=== Records supplied ===
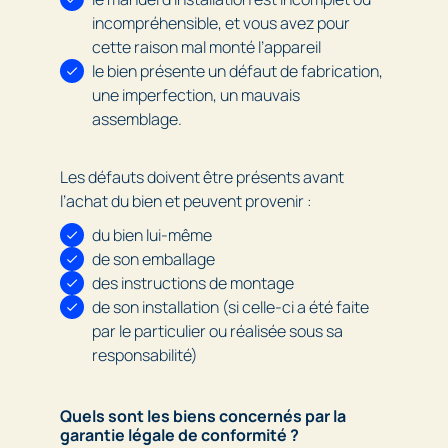
incompréhensible, et vous avez pour
cette raison mal monté l’appareil
le bien présente un défaut de fabrication,
une imperfection, un mauvais
assemblage.
Les défauts doivent être présents avant
l’achat du bien et peuvent provenir :
du bien lui-même
de son emballage
des instructions de montage
de son installation (si celle-ci a été faite
par le particulier ou réalisée sous sa
responsabilité)
Quels sont les biens concernés par la
garantie légale de conformité ?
===
(Task item)
What is needed is an exact copy of the line containing "assemblage." and each line after it, through the final line of the entries above.

(Exercise output)
assemblage.
Les défauts doivent être présents avant
l’achat du bien et peuvent provenir :
du bien lui-même
de son emballage
des instructions de montage
de son installation (si celle-ci a été faite
par le particulier ou réalisée sous sa
responsabilité)
Quels sont les biens concernés par la
garantie légale de conformité ?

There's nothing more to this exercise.